Miranda looked at him with contempt,

"I'm not Cerberus anymore, and I never would have allowed anything like this to happen on any of my operations! Don't you dare compare me with a monster like you."

"We should just fucking kill him," Jack said and Zaeed began to fidget with his rifle, eager to squeeze the trigger on the helpless Doctor.

"Face it, Doctor," I said to Gavin, "you're wrong about all of this. There has to come a point where you see that you've gone too far. The Illusive Man didn't want me to destroy the Collector base, but to keep it and use the technology for the betterment of Humanity, but it would have been wrong. And now you have a simple choice. Help us get David out of this, or fight this and die. Either way, David goes free. What's it going to be?"

Gavin Archer accepted defeat and we soon had David out of the repulsive machine that he had been kept prisoner in. Despite everything that Gavin had put him through, the young autistic man seemed to cling to his older brother as if for protection, ironic. I had EDI send a signal to Grissom Academy asking for them to send a shuttle to pick up David as soon as possible. I only said that I was a Spectre and not that I was Commander Gardner, but I suspected that both identities would draw much suspicion anyway. I had seen enough of Gavin Archer to last me a lifetime and I simply told my squad to leave him on Aite from where he could go wherever he wanted, I did not care and I did not want to know. My priority was caring for David back on the Normandy and transferring him over to the shuttle sent from Grissom Academy once it had arrived.

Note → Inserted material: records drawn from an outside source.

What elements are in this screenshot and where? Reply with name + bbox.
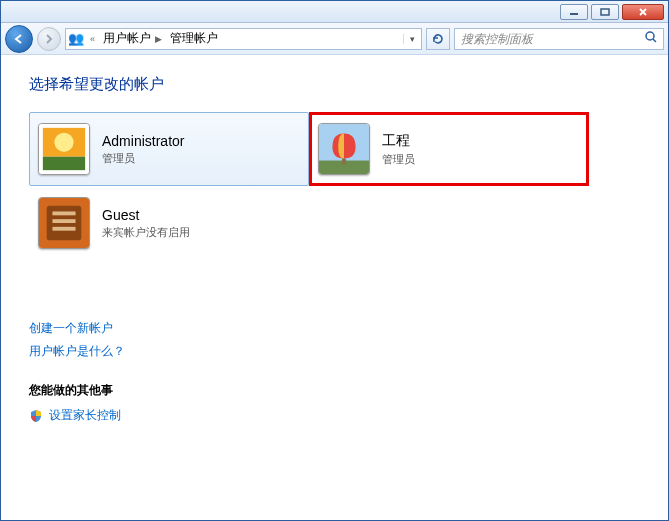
content-area: 选择希望更改的帐户 Administrator 管理员 工程 管理员 <box>1 55 668 520</box>
navbar: 👥 « 用户帐户▶ 管理帐户 ▾ <box>1 23 668 55</box>
account-name: 工程 <box>382 132 415 150</box>
svg-rect-17 <box>52 227 75 231</box>
account-engineering[interactable]: 工程 管理员 <box>309 112 589 186</box>
search-box[interactable] <box>454 28 664 50</box>
svg-rect-16 <box>52 219 75 223</box>
refresh-button[interactable] <box>426 28 450 50</box>
avatar <box>318 123 370 175</box>
svg-rect-1 <box>601 9 609 15</box>
create-account-link[interactable]: 创建一个新帐户 <box>29 320 640 337</box>
titlebar <box>1 1 668 23</box>
breadcrumb-label: 用户帐户 <box>103 30 151 47</box>
svg-point-4 <box>646 32 654 40</box>
account-name: Administrator <box>102 133 184 149</box>
svg-point-8 <box>54 133 73 152</box>
back-button[interactable] <box>5 25 33 53</box>
svg-rect-12 <box>342 159 346 165</box>
other-section-title: 您能做的其他事 <box>29 382 640 399</box>
svg-rect-9 <box>43 157 85 170</box>
page-title: 选择希望更改的帐户 <box>29 75 640 94</box>
links-section: 创建一个新帐户 用户帐户是什么？ <box>29 320 640 360</box>
breadcrumb-seg-2[interactable]: 管理帐户 <box>166 30 222 47</box>
account-role: 来宾帐户没有启用 <box>102 225 190 240</box>
control-panel-window: 👥 « 用户帐户▶ 管理帐户 ▾ 选择希望更改的帐户 Administrator… <box>0 0 669 521</box>
account-role: 管理员 <box>102 151 184 166</box>
whatis-account-link[interactable]: 用户帐户是什么？ <box>29 343 640 360</box>
svg-rect-0 <box>570 13 578 15</box>
parental-control-link[interactable]: 设置家长控制 <box>29 407 640 424</box>
search-icon[interactable] <box>639 30 663 47</box>
minimize-button[interactable] <box>560 4 588 20</box>
chevron-right-icon: ▶ <box>155 34 162 44</box>
breadcrumb-dropdown[interactable]: « <box>86 34 99 44</box>
breadcrumb-seg-1[interactable]: 用户帐户▶ <box>99 30 166 47</box>
shield-icon <box>29 409 43 423</box>
users-icon: 👥 <box>66 31 86 46</box>
account-role: 管理员 <box>382 152 415 167</box>
maximize-button[interactable] <box>591 4 619 20</box>
search-input[interactable] <box>455 32 639 46</box>
svg-line-5 <box>653 39 656 42</box>
avatar <box>38 123 90 175</box>
avatar <box>38 197 90 249</box>
svg-rect-15 <box>52 211 75 215</box>
address-dropdown[interactable]: ▾ <box>403 34 421 44</box>
close-button[interactable] <box>622 4 664 20</box>
parental-control-label: 设置家长控制 <box>49 407 121 424</box>
account-name: Guest <box>102 207 190 223</box>
breadcrumb-label: 管理帐户 <box>170 30 218 47</box>
accounts-grid: Administrator 管理员 工程 管理员 Guest <box>29 112 640 260</box>
account-administrator[interactable]: Administrator 管理员 <box>29 112 309 186</box>
account-guest[interactable]: Guest 来宾帐户没有启用 <box>29 186 309 260</box>
address-bar[interactable]: 👥 « 用户帐户▶ 管理帐户 ▾ <box>65 28 422 50</box>
forward-button[interactable] <box>37 27 61 51</box>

Project Overlord was certainly worthy enough to have taken action on, but unlike the destruction of the Collector Base, the Heretic base and other missions that I had proudly completed, I did not feel any sense of satisfaction from what we had done. David was indeed safe and on his way to a better life, but the horrors of the whole project had engraved themselves into my mind. The rest of the crew were the same and despite the mission being, on the whole, successful the atmosphere on the Frigate was somewhat diminished for the next couple of days. There were some places that science should simply not venture, some things that organics should never discover.